TBMM'nin yeni yasama yılının ilk grup toplantısını yapan BDP'nin Eş Genel Başkanı Gültan Kışanak, iktidarın otoriter tutumunun Meclisin çözüm konusunda akif rol oynamamasına neden olduğunu belirtti. BDP olarak araştırma önergeleri ve yasa teklifleriyle birçok konuyu Meclis'e getirdiklerini söyleyen Kışanak, "Ancak Meclis buna yanıt vermedi. Halkın sorunlarına sırtını dönen parlamento AKP iktidarının çıkarları ekseninde çalışma yürüttü. Biz özgürlükler genişletilsin, yasaklar kaldırılsın dedikçe, AKP yasakları arttıran yasalar çıkardı. Bu yasama döneminde de güçlü bir şekilde mücadele edeceğiz. Halkımız ile birlikte sokaklarda, meydanlarda en güçlü şekilde mücadele edeceğiz" dedi.

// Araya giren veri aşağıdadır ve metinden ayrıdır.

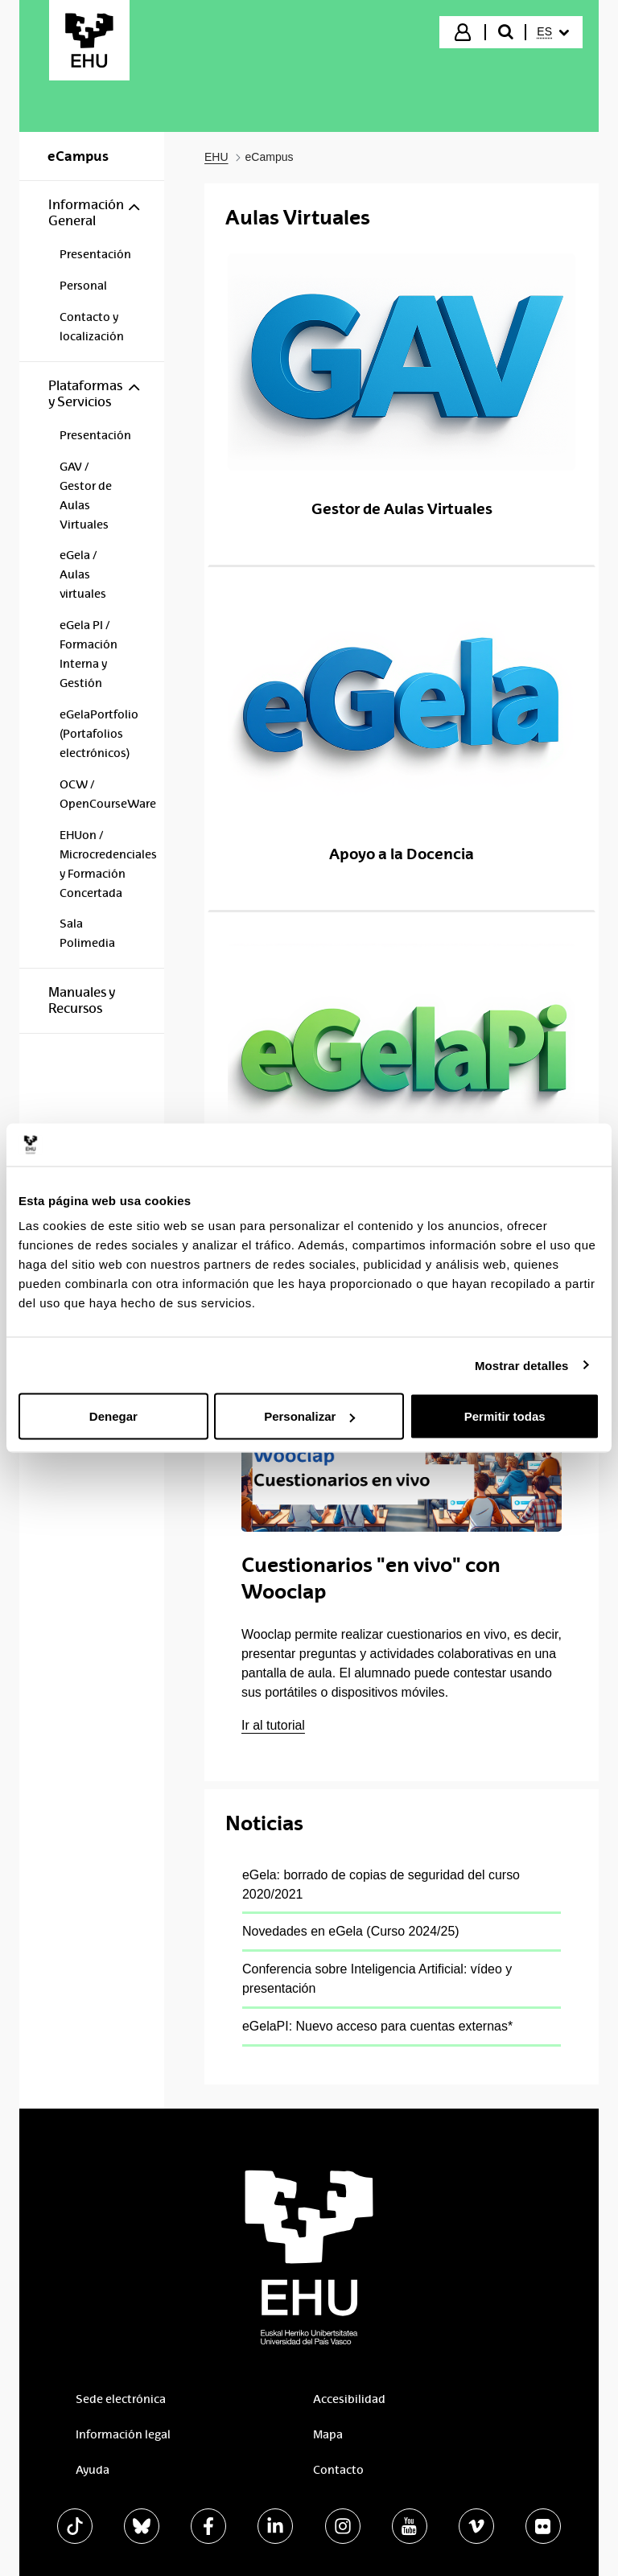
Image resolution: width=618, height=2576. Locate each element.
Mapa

Yeni yasama yılında savaş gerçeğinin devam ettiğine dikkat çeken Kışanak, en acil gündemin de Kürt sorununun çözümü olduğunu söyledi. Akan kanın durması ve Kürt sorununun çözümü için diyalog ve müzakere sürecine zaman kaybetmeksizin başlanmasını isteyerek şöyle devam etti:

"Ülkenin her yerinden cenazeler kalkarken bu Meclis rutin çalışmalarını sürdüremez. Her yerde ana yüreği evlat acısı ile tutuşurken parlamento diyalog ve çözüm talebine kulaklarını tıkayamaz. Sorunu içinden çıkılmaz hale getiren güvenlik politikaları artık terk edilmelidir. Hükümete somut önerilerimizi sunduk. Parti kongremizde kamuoyuna deklarasyon sunduk. Ne vardı o pakette. Çatışmasızlık halinin korunması, askeri operasyonlara son verilmesi, tutuklu milletvekili ve siyasetçilerin serbest bırakılması için çalışma yapılması, terörle mücadele kanunu denilen ama özünde toplumla mücadeleye dönüşen bu yasanın kaldırılması, seçim barajının kaldırılması, çoğulcu bir anayasa için toplumsal uzlaşıyı sağlayacak komisyon, hakikat ve adalet komisyonu gibi önerilerdi. Bu paket dikkate alınsaydı bugün çok farklı bir noktada olabilirdik."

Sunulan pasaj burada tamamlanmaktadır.